Instructions for the task: Transcribe exactly, and only, the lines from the one containing "get our stories" through the end of the entries below, leaving the pictures out.
● ● ● ●
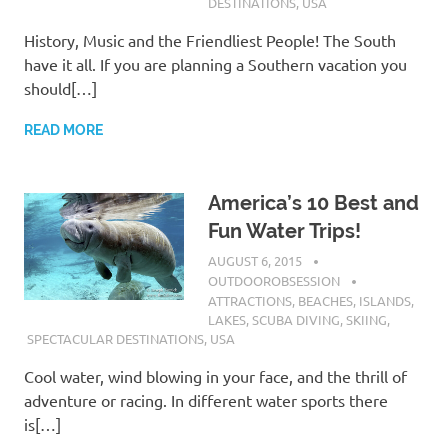
DESTINATIONS
,
USA
History, Music and the Friendliest People! The South
have it all. If you are planning a Southern vacation you
should[…]
READ MORE
America’s 10 Best and
Fun Water Trips!
AUGUST 6, 2015
OUTDOOROBSESSION
ATTRACTIONS
,
BEACHES
,
ISLANDS
,
LAKES
,
SCUBA DIVING
,
SKIING
,
SPECTACULAR DESTINATIONS
,
USA
Cool water, wind blowing in your face, and the thrill of
adventure or racing. In different water sports there
is[…]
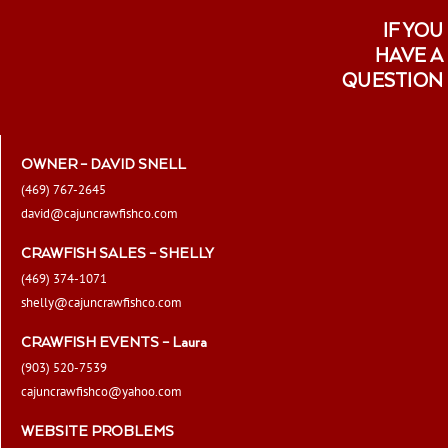
IF YOU
HAVE A
QUESTION
OWNER – DAVID SNELL
(469) 767-2645
david@cajuncrawfishco.com
CRAWFISH SALES – SHELLY
(469) 374-1071
shelly@cajuncrawfishco.com
CRAWFISH EVENTS – Laura
(903) 520-7539
cajuncrawfishco@yahoo.com
WEBSITE PROBLEMS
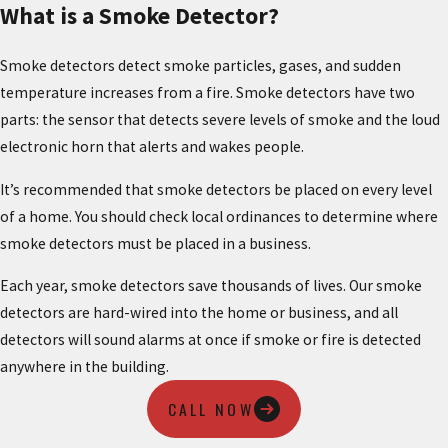
What is a Smoke Detector?
Smoke detectors detect smoke particles, gases, and sudden
temperature increases from a fire. Smoke detectors have two
parts: the sensor that detects severe levels of smoke and the loud
electronic horn that alerts and wakes people.
It’s recommended that smoke detectors be placed on every level
of a home. You should check local ordinances to determine where
smoke detectors must be placed in a business.
Each year, smoke detectors save thousands of lives. Our smoke
detectors are hard-wired into the home or business, and all
detectors will sound alarms at once if smoke or fire is detected
anywhere in the building.
CALL NOW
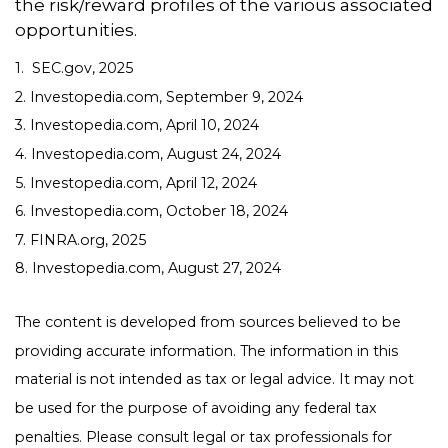
the risk/reward profiles of the various associated
opportunities.
1. SEC.gov, 2025
2. Investopedia.com, September 9, 2024
3. Investopedia.com, April 10, 2024
4. Investopedia.com, August 24, 2024
5. Investopedia.com, April 12, 2024
6. Investopedia.com, October 18, 2024
7. FINRA.org, 2025
8. Investopedia.com, August 27, 2024
The content is developed from sources believed to be
providing accurate information. The information in this
material is not intended as tax or legal advice. It may not
be used for the purpose of avoiding any federal tax
penalties. Please consult legal or tax professionals for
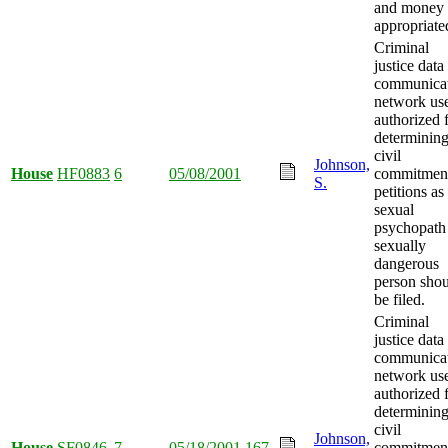
and money
appropriate
Criminal
justice data
communica
network us
authorized 
determining
civil
Johnson,
House
HF0883
6
05/08/2001
commitmen
S.
petitions as
sexual
psychopath
sexually
dangerous
person sho
be filed.
Criminal
justice data
communica
network us
authorized 
determining
civil
Johnson,
House
SF0846
7
05/18/2001
167
commitmen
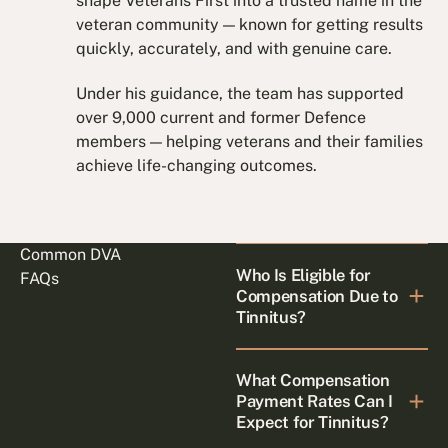
shape Veterans First into a trusted name in the
veteran community — known for getting results
quickly, accurately, and with genuine care.
Under his guidance, the team has supported
over 9,000 current and former Defence
members — helping veterans and their families
achieve life-changing outcomes.
Common DVA
Who Is Eligible for
FAQs
Compensation Due to
Tinnitus?
What Compensation
Payment Rates Can I
Expect for Tinnitus?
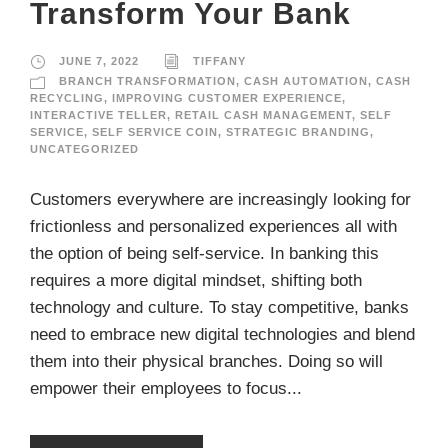
Transform Your Bank
JUNE 7, 2022
TIFFANY
BRANCH TRANSFORMATION
,
CASH AUTOMATION
,
CASH
RECYCLING
,
IMPROVING CUSTOMER EXPERIENCE
,
INTERACTIVE TELLER
,
RETAIL CASH MANAGEMENT
,
SELF
SERVICE
,
SELF SERVICE COIN
,
STRATEGIC BRANDING
,
UNCATEGORIZED
Customers everywhere are increasingly looking for
frictionless and personalized experiences all with
the option of being self-service. In banking this
requires a more digital mindset, shifting both
technology and culture. To stay competitive, banks
need to embrace new digital technologies and blend
them into their physical branches. Doing so will
empower their employees to focus...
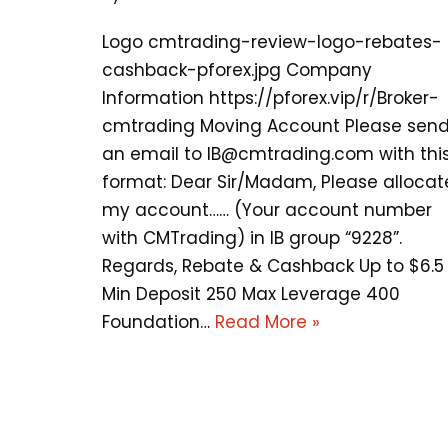
Logo cmtrading-review-logo-rebates-
cashback-pforex.jpg Company
Information https://pforex.vip/r/Broker-
cmtrading Moving Account Please sen
an email to
IB@cmtrading.com
with thi
format: Dear Sir/Madam, Please allocat
my account…… (Your account number
with CMTrading) in IB group “9228”.
Regards, Rebate & Cashback Up to $6.5
Min Deposit 250 Max Leverage 400
Foundation…
Read More »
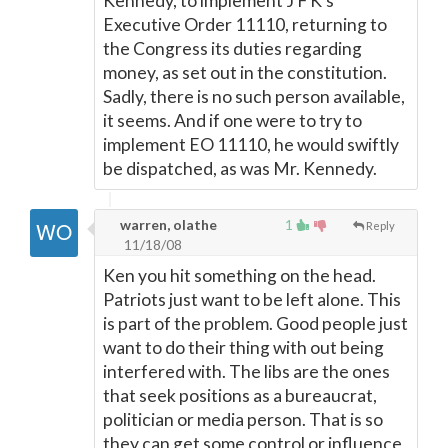
Kennedy, to implement J F K's
Executive Order 11110, returning to
the Congress its duties regarding
money, as set out in the constitution.
Sadly, there is no such person available,
it seems. And if one were to try to
implement EO 11110, he would swiftly
be dispatched, as was Mr. Kennedy.
warren, olathe
1
Reply
11/18/08
Ken you hit something on the head.
Patriots just want to be left alone. This
is part of the problem. Good people just
want to do their thing with out being
interfered with. The libs are the ones
that seek positions as a bureaucrat,
politician or media person. That is so
they can get some control or influence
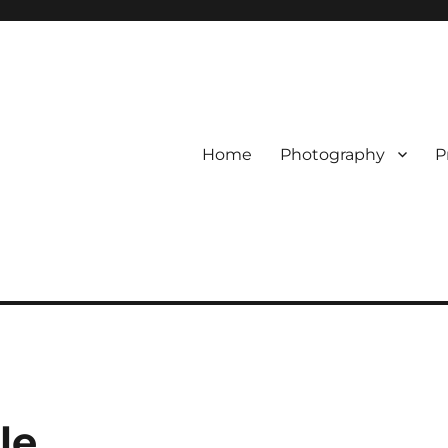
Home
Photography
P
le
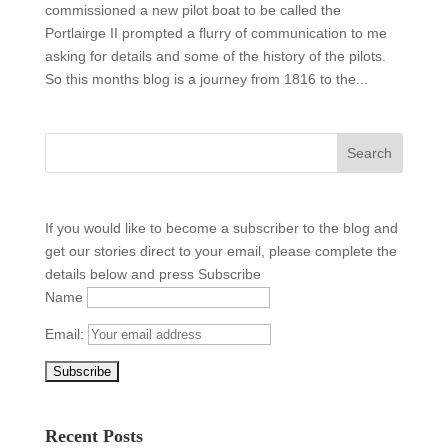
commissioned a new pilot boat to be called the
Portlairge II prompted a flurry of communication to me
asking for details and some of the history of the pilots.
So this months blog is a journey from 1816 to the...
If you would like to become a subscriber to the blog and
get our stories direct to your email, please complete the
details below and press Subscribe
Name
Email:
Recent Posts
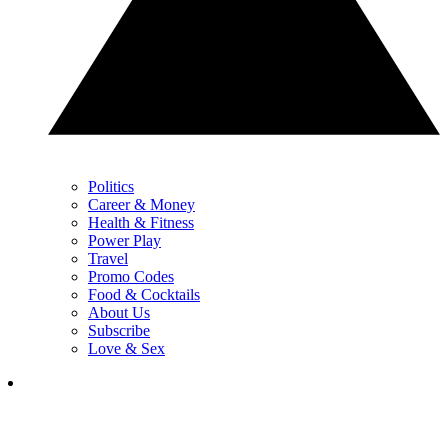
Politics
Career & Money
Health & Fitness
Power Play
Travel
Promo Codes
Food & Cocktails
About Us
Subscribe
Love & Sex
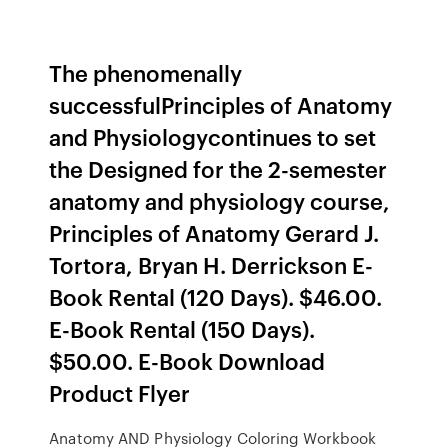
The phenomenally
successfulPrinciples of Anatomy
and Physiologycontinues to set
the Designed for the 2-semester
anatomy and physiology course,
Principles of Anatomy Gerard J.
Tortora, Bryan H. Derrickson E-
Book Rental (120 Days). $46.00.
E-Book Rental (150 Days).
$50.00. E-Book Download
Product Flyer
Anatomy AND Physiology Coloring Workbook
● ● ● ●
Completed task:
get our stories direct to your email, please complete the
details below and press Subscribe
Name
Email:
Recent Posts
Politics
Career & Money
Health & Fitness
Power Play
Travel
Promo Codes
Food & Cocktails
About Us
Subscribe
Love & Sex
The phenomenally
successfulPrinciples of Anatomy
and Physiologycontinues to set
the Designed for the 2-semester
anatomy and physiology course,
Principles of Anatomy Gerard J.
Tortora, Bryan H. Derrickson E-
Book Rental (120 Days). $46.00.
E-Book Rental (150 Days).
$50.00. E-Book Download
Product Flyer
Anatomy AND Physiology Coloring Workbook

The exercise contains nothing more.